Conclusions: This study represents the first large-scale, cross-cohort integration of metagenomic data to identify reproducible GM signatures predictive of immune checkpoint inhibitor efficacy in LC. The findings not only underscore the prognostic relevance of specific taxa but also establish a foundation for developing microbiome-informed, personalized immunotherapeutic strategies.
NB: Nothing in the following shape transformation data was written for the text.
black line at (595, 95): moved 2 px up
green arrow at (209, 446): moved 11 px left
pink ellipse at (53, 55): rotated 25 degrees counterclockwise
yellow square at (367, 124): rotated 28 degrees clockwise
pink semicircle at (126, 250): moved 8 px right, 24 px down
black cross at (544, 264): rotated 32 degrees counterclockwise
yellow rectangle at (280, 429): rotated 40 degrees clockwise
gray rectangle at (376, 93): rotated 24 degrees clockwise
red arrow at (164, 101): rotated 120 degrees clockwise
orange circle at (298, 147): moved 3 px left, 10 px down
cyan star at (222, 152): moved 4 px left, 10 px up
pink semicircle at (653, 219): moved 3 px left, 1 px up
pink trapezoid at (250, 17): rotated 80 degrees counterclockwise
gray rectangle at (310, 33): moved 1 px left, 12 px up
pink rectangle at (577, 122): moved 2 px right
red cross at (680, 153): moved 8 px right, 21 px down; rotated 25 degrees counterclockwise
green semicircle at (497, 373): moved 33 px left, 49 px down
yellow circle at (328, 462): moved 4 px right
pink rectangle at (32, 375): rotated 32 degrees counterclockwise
Keywords: antibiotics; gut microbiota; immunotherapy; lung cancer; machine learning; metagenome.

Figure 1

Variance explained by response status (response vs. non-response) is plotted against variance explained by the confounding factor effects for individual microbial species. The significantly differential microbiota are colored in blue, and P-values were from the two-way ANOVA test. The abundance of each taxa is plotted proportionally to the dot size. ANOVA, analysis of variance.

Figure 2

Species composition and difference analysis of response group and non-response group based on total population. (A) α-diversity analysis with richness as the index. (B) Baseline gut microbiota PCOA analysis results of the two groups. (C) Similarity analysis of baseline microbiota between the two groups. (D) Stacking maps of top 10 abundance at the phylum, genus, and species levels between responders and non-responders. (E) Phylogenetic branching map between the two groups based on the results of the difference analysis. (F) Results of LEfSe difference analysis.

Figure 3

Interaction of differential markers between responder and non-responder groups within different populations. (A) Intra-community and inter-community interactions of the responder microbiota in the responder population. (B) Intra-community and inter-community interactions of responders in non-responders. (C) Intra-community and inter-community interactions of non-responsive bacteria in responders. (D) Intra-community and inter-community interactions of non-responsive bacteria in non-responsive population.

Figure 4

Screening and construction of immune efficacy prediction models. (A) Comparison of prediction efficiency and performance of different machine learning methods. (B) The RF model was established and validated based on the genus-level differential markers obtained by LEfSe analysis. (C) RF modeling was performed at the species level based on the differential species obtained by LEfSe analysis.

Figure 5

Key species affecting immunotherapy prognosis and stabilizing biomarkers. (A) To explore the difference of microbiota between the long PFS and short PFS groups based on the total population. (B) In the absence of antibiotic interference, the difference of gut microbiota between the long and short PFS groups. (C) Difference of microbiota between the two groups when they experienced antibiotic intervention. (D) Biomarkers that remained stable in the response group under the results of various bioinformatics analyses. (E) Biomarkers that remained stable in the non-responder group across various bioassays.

Figure 6

Changes in bacterial diversity and marker abundance during immunotherapy. (A) To investigate the changes in alpha diversity of gut microbiota at different time points after immunotherapy and the effect of antibiotics on this trend. (B) Changes of s_Bacteroides caccae in the response group at different time points after immunotherapy. (C) Changes in the marker s_Prevotella copri in the non-response group at different time points after immunotherapy.

Figure 7

Functional analysis of gut microbiota in patients receiving immunotherapy. (A) A level 2 functional pathway statistical map was drawn based on KEGG annotation results. (B) Species attribution analysis of resistance genes between responders and non-responders when the effect of antibiotics was not considered (C) results of differential resistance genes between the two groups of patients.